Over the last three months, the S&P 500 SPX has underperformed gold futures (GC00) (GCJ25) by minus 24%, the widest margin since March 2022, a period that was marked by stock-market stress and demand for safe-haven assets, wrote Dean Christians, senior research analyst at SentimenTrader, in a recent note.
As the S&P 500 declined and gold futures climbed, that widened the three-month rate spread between the two "typically uncorrelated asset classes" to its "most significant gap in over two years," Christians said.

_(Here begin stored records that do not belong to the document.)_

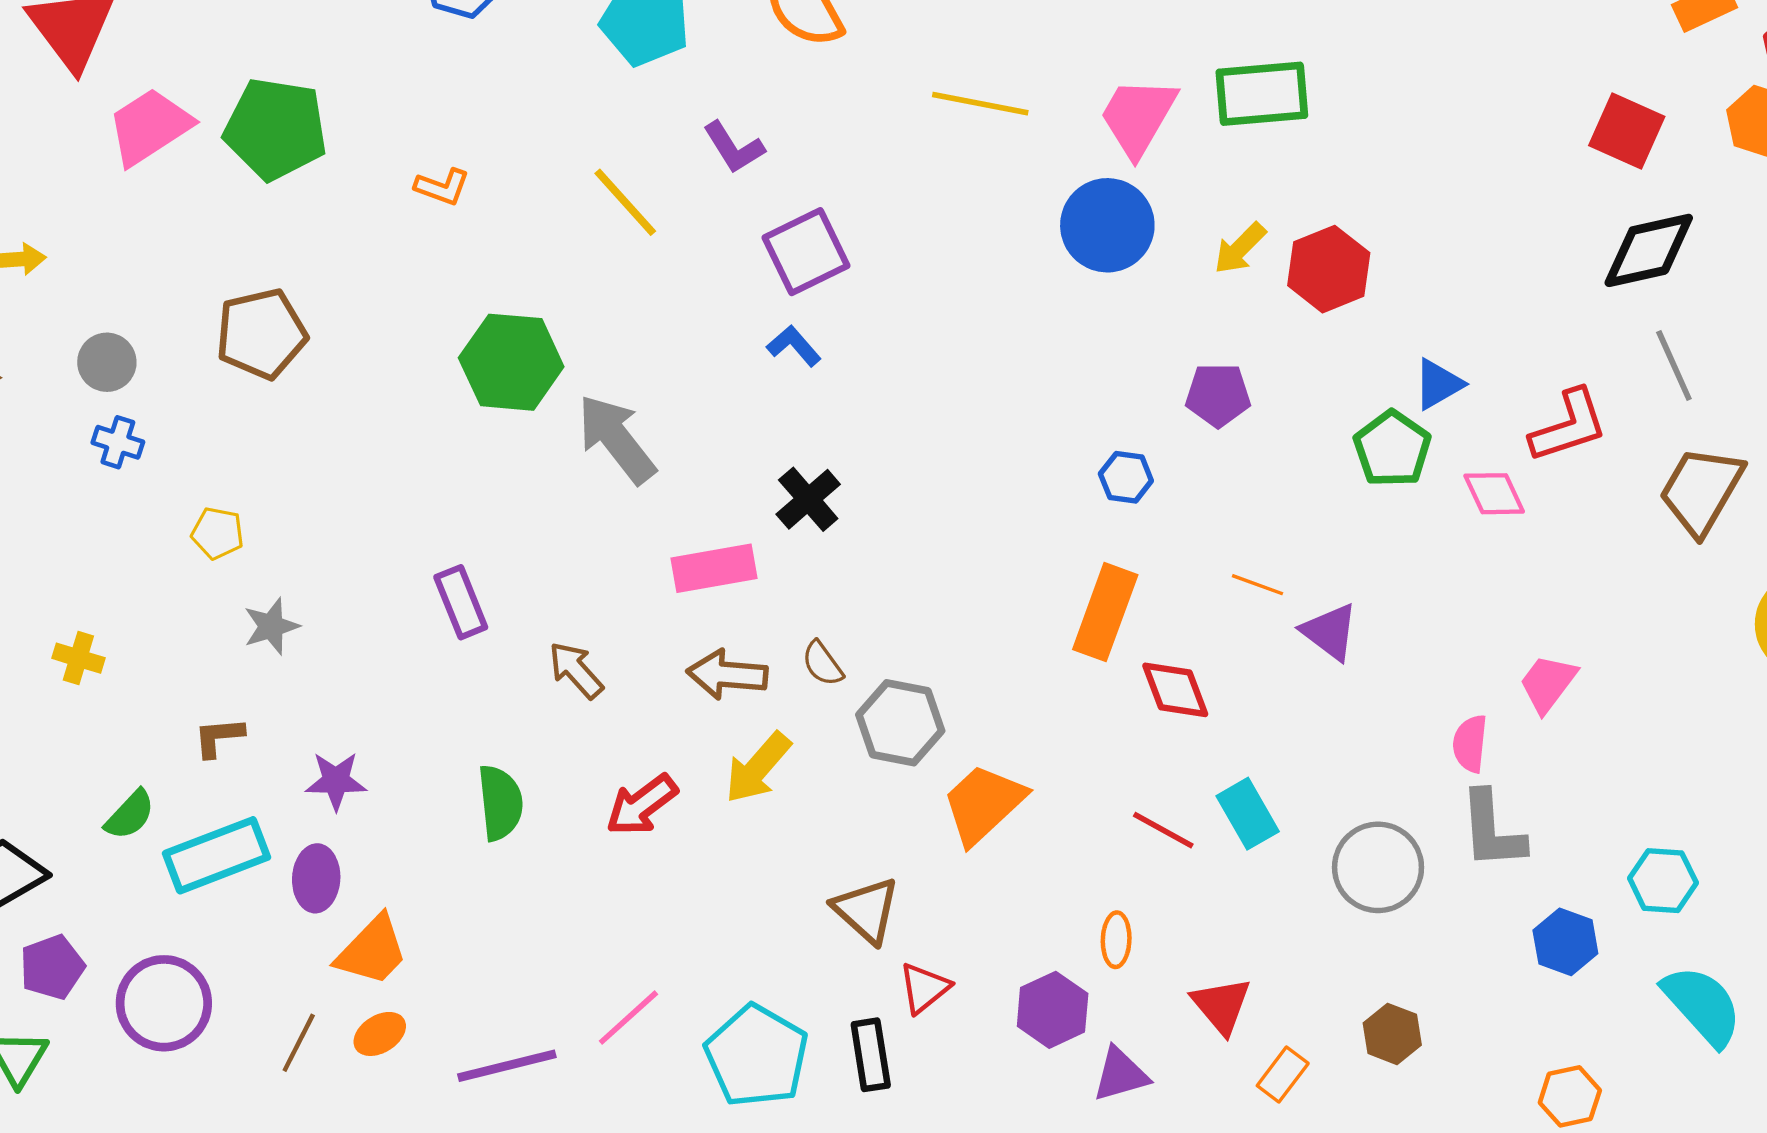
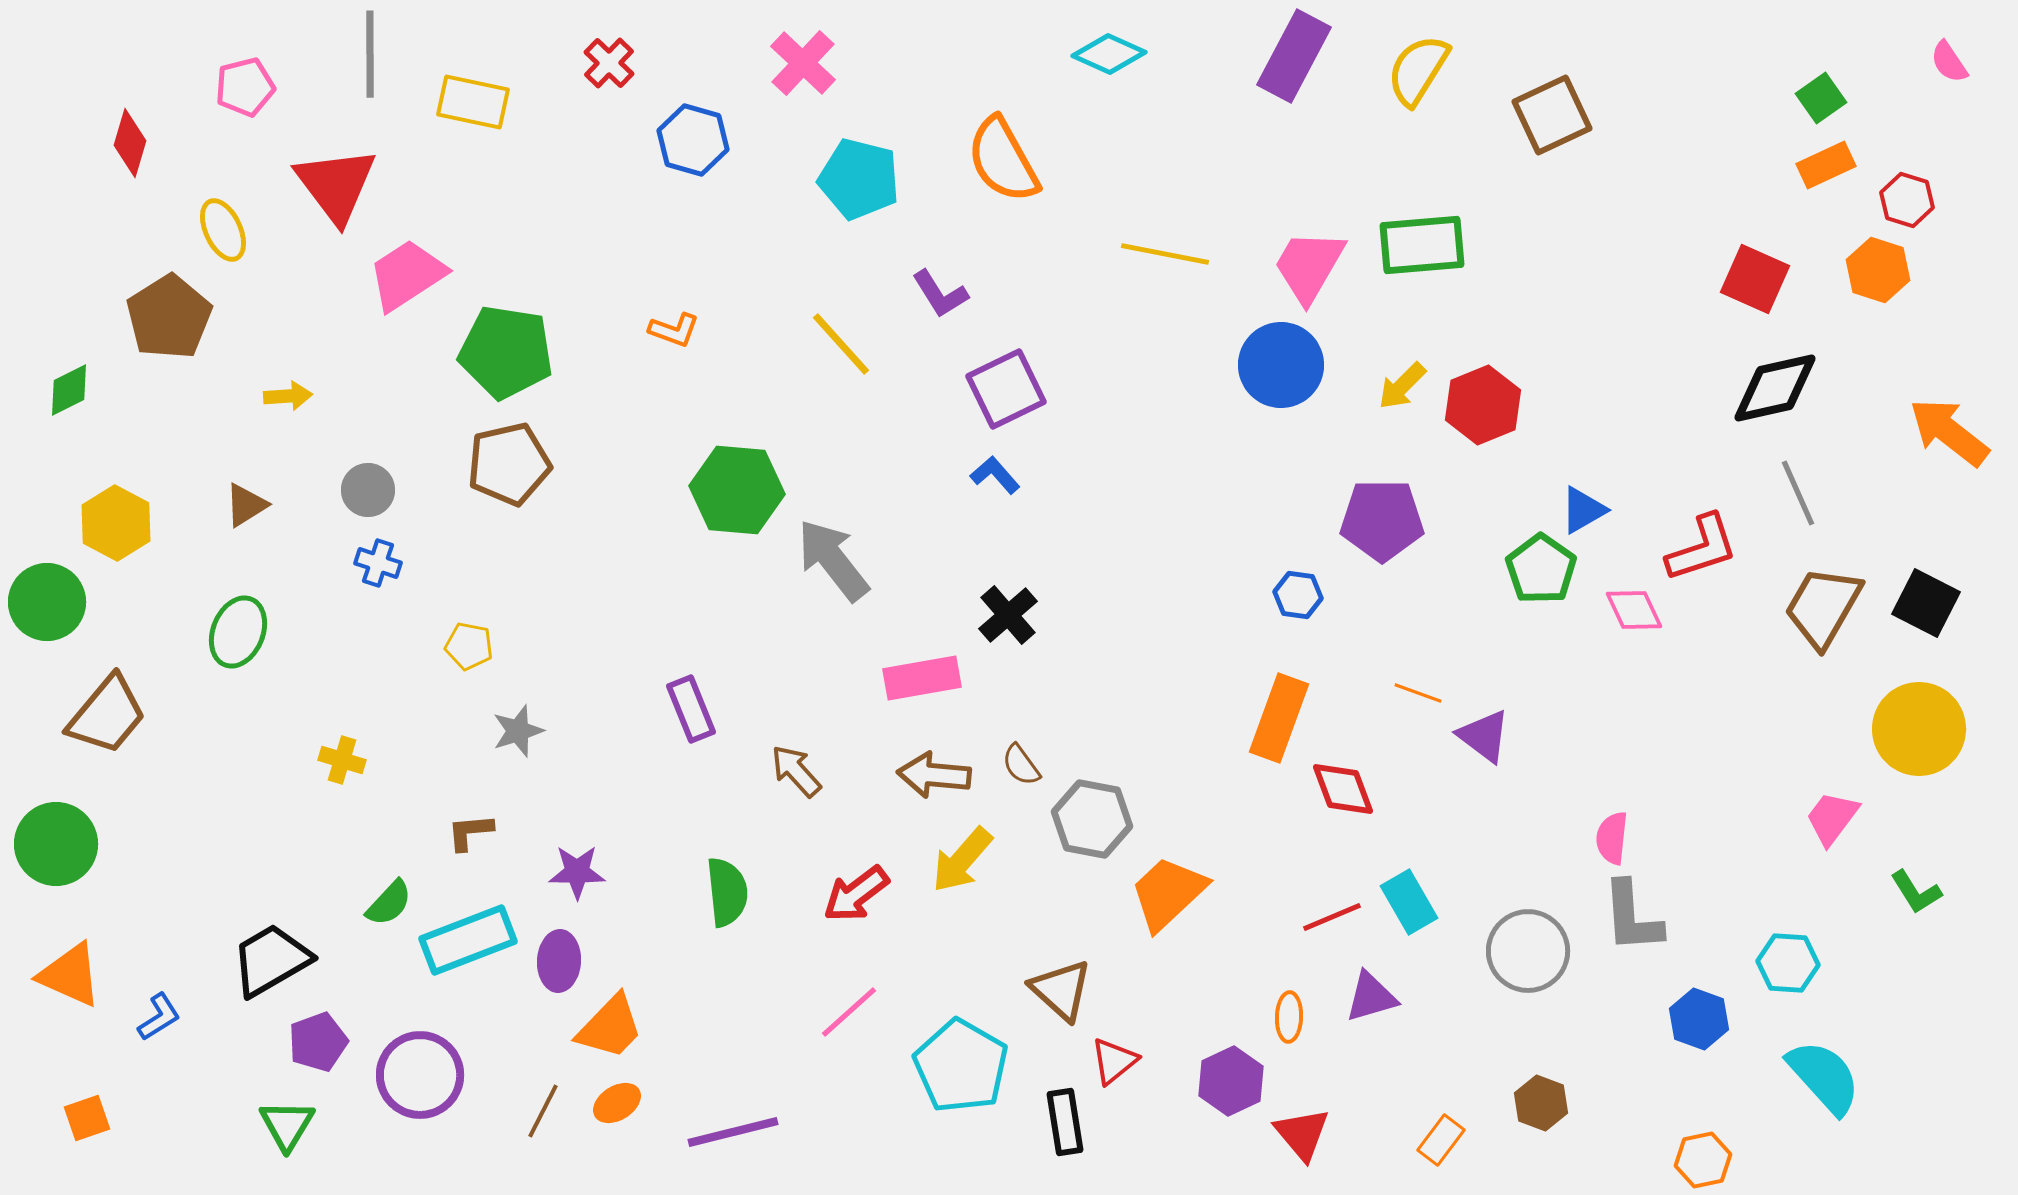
green pentagon: (276, 129) -> (506, 352), moved
purple pentagon: (1218, 395) -> (1382, 520), size x1.4
pink trapezoid: (1548, 683) -> (1832, 818), moved
red line: (1163, 830) -> (1332, 917), turned -52
red triangle: (1221, 1005) -> (1302, 1134), moved
pink line: (628, 1018) -> (849, 1012), moved
cyan pentagon: (757, 1056) -> (961, 1066), moved
purple triangle: (1120, 1075) -> (1371, 997), moved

A spread reading below minus 24% has only occurred 5% of the time since 1970.
An analysis of the two asset classes can help determine whether the current pullback in stocks is a "routine correction within a bull market or the start of a more meaningful shift toward a bear market," Christians said.
Historically, such divergences have reflected "heightened trader pessimism and often signaled a bottoming process and subsequent relief rally in stocks over the next few months," he said.
Whenever the three-month rate-of-change spread between the S&P 500 and gold futures has dropped below minus 24%, the key benchmark equity index "displayed a slightly unfavorable outlook over the subsequent few weeks, suggesting a choppy bottoming process," he said.
Once the dust settled, the large-cap index has rallied 65% of the time over the following two months, "with a return that approached significance relative to random performance," Christians said.
Gold, after a minus 24% spread change relative to stocks, is likely to face pressure over the first few months, suggesting that traders are "less inclined to maintain positions in a safe-haven asset like gold," he said.
Should stocks stage a rebound, gold, a safe-haven asset, could "face near-term pressure and consolidate within its long-term uptrend," he said.